Chi passa oggi da Melegnano, operosa e pacifica cittadina vicino a Milano, forse ignora che fino al Settecento ha impegnato il tribunale dell’Inquisizione nella caccia alle streghe. Diffusa presso tutte le classi sociali, la superstizione credeva che esistessero donne capaci di ammaliare, volare, compiere sortilegi, visitare l’inferno di sabato e di mercoledì, e soprattutto giacersi col diavolo traendone molto piacere. In realtà si trattava di semplici contadine le quali, suggestionate da tali credenze, confessavano, non sappiamo quanto spontaneamente, di essere streghe. Tanto bastava perché finissero al rogo. Non tutte però, visto che l’ultima, tale Domizia, vissuta a metà Settecento, è riuscita a far perdere le sue tracce e a salvarsi. Ce lo racconta, insieme a tanti altri episodi, Marco Carina in L’ultima strega (Cem Libri, pagg. 205, euro 10), una gustosa raccolta di saggi dedicati al passato della sua città, dalla «Nemesis Carolina» di San Carlo Borromeo che condannava al rogo le streghe, al soggiorno, fantasticato, del conte Dracula nel castello mediceo.

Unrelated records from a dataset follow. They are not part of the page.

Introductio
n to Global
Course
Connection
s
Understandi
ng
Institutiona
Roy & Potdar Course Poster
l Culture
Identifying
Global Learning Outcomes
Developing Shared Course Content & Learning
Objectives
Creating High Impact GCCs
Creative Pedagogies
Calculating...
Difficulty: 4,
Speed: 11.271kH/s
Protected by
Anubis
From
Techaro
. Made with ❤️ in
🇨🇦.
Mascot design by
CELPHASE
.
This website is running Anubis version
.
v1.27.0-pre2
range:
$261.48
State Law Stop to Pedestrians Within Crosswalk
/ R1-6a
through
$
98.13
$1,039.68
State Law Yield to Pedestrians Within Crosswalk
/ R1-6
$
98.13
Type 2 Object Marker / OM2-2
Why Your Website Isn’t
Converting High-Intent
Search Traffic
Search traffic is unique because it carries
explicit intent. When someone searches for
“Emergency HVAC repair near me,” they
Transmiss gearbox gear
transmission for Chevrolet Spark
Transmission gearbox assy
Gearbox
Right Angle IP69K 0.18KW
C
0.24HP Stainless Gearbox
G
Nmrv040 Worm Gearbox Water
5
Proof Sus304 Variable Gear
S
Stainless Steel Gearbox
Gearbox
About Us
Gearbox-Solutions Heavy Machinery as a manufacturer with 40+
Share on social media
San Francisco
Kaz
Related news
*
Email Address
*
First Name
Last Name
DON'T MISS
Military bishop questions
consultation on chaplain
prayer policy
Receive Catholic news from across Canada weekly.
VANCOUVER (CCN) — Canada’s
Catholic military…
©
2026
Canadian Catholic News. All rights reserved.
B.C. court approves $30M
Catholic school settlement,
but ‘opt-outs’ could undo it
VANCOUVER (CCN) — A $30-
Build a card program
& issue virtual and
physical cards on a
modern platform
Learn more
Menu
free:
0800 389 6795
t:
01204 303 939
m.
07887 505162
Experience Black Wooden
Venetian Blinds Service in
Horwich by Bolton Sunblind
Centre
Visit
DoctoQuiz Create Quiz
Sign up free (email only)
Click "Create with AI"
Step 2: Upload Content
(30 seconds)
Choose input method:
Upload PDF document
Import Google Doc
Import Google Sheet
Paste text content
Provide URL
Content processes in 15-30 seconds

Quando i Lumi impongono la raison e la scienza come nuove divinità destinate a soppiantare per sempre tutto ciò che è irrazionale, la superstizione continua a prosperare. L’autore ce ne dà qualche esempio riguardo alla Lombardia: Simona, ostessa di Porta Comasina, Lucia di Lissone, Gioggia di Luino, sono arse vive in Sant’Eustorgio a Milano perché ritenute streghe. Per quanto riguarda Melegnano gli annali del tempo riferiscono il caso di Rosmunda, fattucchiera tanto odiata dalla gente del posto da non essere invitata a un matrimonio. Per vendetta, con l’aiuto del diavolo, la strega snobbata scatena sulla cerimonia una grandinata di urina e una tale bufera da disperdere sposi e invitati. Quando i compaesani l’accusano di averla vista volare fino alla torre del castello su un manico di scopa viene arrestata, processata e bruciata.
Ben diverso e ben più misterioso il caso della strega Domizia, accusata di aver dato il malocchio a un giovane di nome Rodrigo dal quale era stata illusa e tradita. Senza febbre, senza accusare alcuna malattia, il giovane si consuma ogni giorno di più finché il padre, disperato, porta al parroco un cuscino del letto dove giace suo figlio e il parroco si rivolge a un esorcista. Fra innocue piume d’oca l’esorcista trova un involto di refe attorcigliato ai capelli rossi del diavolo e a unghie di gallina. Gettato nel fuoco, il malefico involto comincia a miagolare finché assume la forma di un gatto nero, identico a quello di Domizia. Abituata a nutrirsi di erbe amare, ridotta a pelle e ossa e con un solo occhio nero, la donna abita in una stamberga buia piena di muschio e di muffe dove prepara misteriose pozioni per dare il malocchio. Con queste prove ritenute schiaccianti è giocoforza accusarla di stregoneria e a interrogarla sono proprio quegli scienziati, quegli illuministi come Paolo Frisi che vorrebbero il trionfo della ragione.
Ma Domizia è furba. Appena si accorge della curiosità della giuria per i dettagli piccanti dei suoi commerci con il diavolo li ammalia con descrizioni lascive di accoppiamenti, estasi amorose, orge e sabba. Nella notte che precede la sentenza - forse l’ultima condanna al rogo - la donna scompare e gli uomini che vanno a casa sua per arrestarla trovano soltanto il gatto. La leggenda vuole che un caprone di pelo rosso (il diavolo) l’abbia rapita in volo e salvata.